On Monday morning (11/21/11), I had my last OB checkup where the doctor set me up to be induced at 1:00 a.m. on 11/22/11. All the waiting and planning finally coming to a fast peak! All the things that needed done to prepare for our baby girl's arrival, were finished over the last couple weeks. And to top off all of the perfect planning, my mom made it down from Michigan the night before. So with all the details complete, we decided to go to some stores to walk. A few hours after my appointment, I started to feel contractions that progressively got more painful throughout the day. I did everything from a hot shower to bouncing on the yoga ball in hopes that it would get me more favorable for the fast approaching induction. By midnight, I told my husband and mom that it was time to go and I couldn't wait any longer. The contractions were coming every few minutes and were getting pretty painful. Upon arrival at L&D, the nurses knew by my face that I was indeed in active labor. The nurses were going to start pitocin, but I refused it because I was afraid I couldn't handle worse pain than it already was going naturally. Over the next 7 hours, I did my best to get through all the pain without pain meds or pitocin and dilated to an 8 all on my own. The doctor broke my water and gave me some more time to progress on my own. THEN...I was stuck at an 8 for 3 hours. The nurses finally told me that I must start Pitocin to complete the last 2 centimeters to which I refused to do unless they gave me an epidural. I was at the point of desperation for some relief so I could try to rest. The anesthesia team came very quickly and did the epidural. As soon as they finished, I yelled "I NEED TO PUSH". I couldn't think of anything else, I just knew it was time to push. The doctor came running...10 minutes later, LilyAna LeAnn came into the world! Tears rushed to my eyes as they laid her on my chest and I seen her face for the first time...my heart swelled with more love than I thought I would ever know as I heard her first cries. And I felt so proud as I watched my husband cut her umbilical cord to free her from my body for the first time. It's hard to find powerful enough words to describe how it feels to bring a baby into the world; I am in awe and just so in love.

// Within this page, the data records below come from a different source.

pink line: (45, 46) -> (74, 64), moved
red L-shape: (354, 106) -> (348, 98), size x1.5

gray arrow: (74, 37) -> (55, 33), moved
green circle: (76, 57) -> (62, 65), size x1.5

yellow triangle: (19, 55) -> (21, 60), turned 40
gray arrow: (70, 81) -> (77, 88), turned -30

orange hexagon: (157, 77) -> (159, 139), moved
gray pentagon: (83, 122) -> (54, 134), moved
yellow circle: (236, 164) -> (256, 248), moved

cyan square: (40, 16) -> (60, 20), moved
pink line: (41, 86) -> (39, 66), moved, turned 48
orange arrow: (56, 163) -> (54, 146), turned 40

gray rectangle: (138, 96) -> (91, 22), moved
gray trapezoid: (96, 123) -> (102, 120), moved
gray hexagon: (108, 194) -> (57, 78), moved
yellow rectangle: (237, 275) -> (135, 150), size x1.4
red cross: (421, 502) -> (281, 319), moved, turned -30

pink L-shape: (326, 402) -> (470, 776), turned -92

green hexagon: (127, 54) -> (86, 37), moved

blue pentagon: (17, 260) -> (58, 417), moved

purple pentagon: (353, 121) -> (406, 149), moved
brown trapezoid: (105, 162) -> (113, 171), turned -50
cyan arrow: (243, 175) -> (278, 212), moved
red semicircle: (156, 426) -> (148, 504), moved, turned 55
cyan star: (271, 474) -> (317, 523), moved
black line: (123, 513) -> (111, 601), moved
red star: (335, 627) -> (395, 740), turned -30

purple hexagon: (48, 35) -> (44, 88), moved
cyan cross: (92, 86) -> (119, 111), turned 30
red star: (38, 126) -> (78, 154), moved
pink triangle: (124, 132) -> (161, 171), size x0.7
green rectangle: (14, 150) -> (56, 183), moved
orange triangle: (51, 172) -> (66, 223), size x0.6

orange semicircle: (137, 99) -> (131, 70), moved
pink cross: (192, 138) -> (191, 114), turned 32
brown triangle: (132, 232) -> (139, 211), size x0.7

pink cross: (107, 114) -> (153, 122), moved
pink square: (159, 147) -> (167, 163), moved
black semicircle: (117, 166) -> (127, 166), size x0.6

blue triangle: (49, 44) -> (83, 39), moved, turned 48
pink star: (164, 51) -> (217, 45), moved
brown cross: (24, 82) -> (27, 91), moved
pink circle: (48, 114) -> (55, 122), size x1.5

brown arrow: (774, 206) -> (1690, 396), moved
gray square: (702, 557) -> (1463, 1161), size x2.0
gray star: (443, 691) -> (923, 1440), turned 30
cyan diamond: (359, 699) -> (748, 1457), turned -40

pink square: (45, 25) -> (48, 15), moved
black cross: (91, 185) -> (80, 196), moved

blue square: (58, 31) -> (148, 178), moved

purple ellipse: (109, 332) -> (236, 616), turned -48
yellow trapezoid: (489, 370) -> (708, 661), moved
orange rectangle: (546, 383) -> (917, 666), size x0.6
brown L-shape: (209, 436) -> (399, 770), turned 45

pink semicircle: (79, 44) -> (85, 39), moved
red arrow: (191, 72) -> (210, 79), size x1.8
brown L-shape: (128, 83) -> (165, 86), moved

Just as I thought I couldn't feel any more love and excitement, I quickly realized I could. When my parents brought our son up to the hospital to see Lily for the first time, I thought my heart would burst. Once we got Carter positioned in my lap, we laid Lily in front of him and he looked right at her with a face of wonder. To what extent he understands, I do not know. But to hold both of my babies in my arms all at once, was so perfect!
I could not have asked for things to happen any more perfectly!